Several weeks after intrauterine fetal death, approximately one-third of patients may exhibit laboratory signs of DIC, occasionally accompanied by bleeding.278,300 Apparently, TF from the retained dead fetus or placenta slowly enters the maternal circulation and initiates DIC, which sometimes is accompanied by significant fibrinolysis.13 This complication currently is rarely observed because labor is induced promptly after the diagnosis of fetal death is made. However, if labor induction is unavoidably delayed, serial blood coagulation tests should be performed.
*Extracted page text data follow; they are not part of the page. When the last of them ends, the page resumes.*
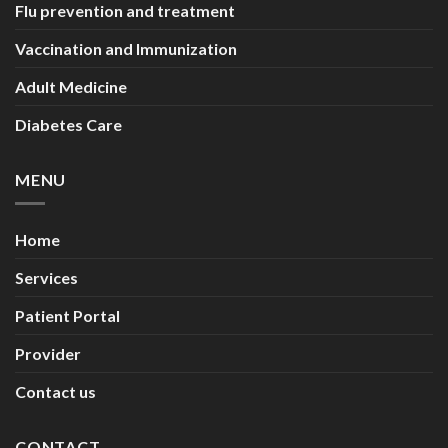
Flu prevention and treatment
Vaccination and Immunization
Adult Medicine
Diabetes Care
MENU
Home
Services
Patient Portal
Provider
Contact us
CONTACT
The entity of fetal death and DIC can occur following the demise of one of multiple gestations. If it occurs at term, therapy is started as discussed. If it occurs prior to fetal maturity, prolonged administration of heparin can be useful. Interestingly, when selective termination of the life of an anomalous fetus is performed in women with multiple pregnancies, hemostatic abnormalities develop in only approximately 3 percent of cases.301
Acute fatty liver of pregnancy is a rare disorder that occurs during the third trimester of pregnancy.302 It can lead to hepatic failure, encephalopathy, and death of the mother and fetus.303,304,305,306 In 15 to 20 percent of cases, acute fatty liver of pregnancy is associated with fetal homozygosity or compound heterozygosity for long-chain acyl-coenzyme A dehydrogenase (LCAD) deficiency.307 Infants born with LCAD deficiency fail to thrive and are prone to liver failure and death. LCAD is one of four enzymes taking part in β-oxidation of fatty acids in mitochondria. When it is deficient, accumulation of medium- and long-chain fatty acid occurs. One predominant mutation (G1528C) accounts for 65 to 90 percent of cases with the deficiency. The precise mechanism by which LCAD deficiency in the fetus causes the severe liver disease in the heterozygous mother is unclear. The acute fatty liver disease of pregnancy is characterized by severe liver dysfunction, renal failure, hypertension, and signs of DIC.304,308 The typical histologic feature is microvesicular fatty infiltration of the liver. Exceedingly low levels of AT and other laboratory signs of DIC were observed in a series of 28 patients, but no definite clinical benefit from AT concentrate infusion was achieved.308 The primary therapy for these patients is early delivery and supportive care, which yield a maternal survival of 90 percent and perinatal survival of more than 85 percent.304,309 Pancreatitis is a potentially lethal complication of acute fatty liver of pregnancy.310
Newborns have a limited capacity to cope with triggers of DIC for several reasons: (1) their ability to clear soluble fibrin and activated factors is reduced; (2) their fibrinolytic potential is decreased because of a low plasminogen level; and (3) their capacity to synthesize coagulation factors and inhibitors is limited.311,312 Criteria for diagnosis of DIC in newborns are different from those for diagnosis in adults.313 Important to consider are the physiologic hemostatic findings common at this age, which include low levels of the vitamin K–dependent factors, reduced AT and protein C levels, and prolonged thrombin time. The laboratory evidence of DIC in the newborn is based on the progressive decline of hemostatic parameters, thrombocytopenia, and reduced levels of fibrinogen, factor V, and factor VIII.311,314,315
DIC occurs in sick neonates and particularly in those who are premature. More than one underlying cause usually can be identified in newborns with DIC. The most frequent underlying conditions are sepsis, hyaline membrane disease (respiratory distress syndrome), asphyxia, necrotizing enterocolitis, intravascular hemolysis, abruptio placentae, and eclampsia.312,316
Bleeding from multiple sites is the most common manifestation of DIC in newborns, with intracranial hemorrhage being the most life-threatening condition. No clinical manifestations of DIC are apparent in approximately 20 percent of neonates,314 so a high index of suspicion in patients at risk is essential.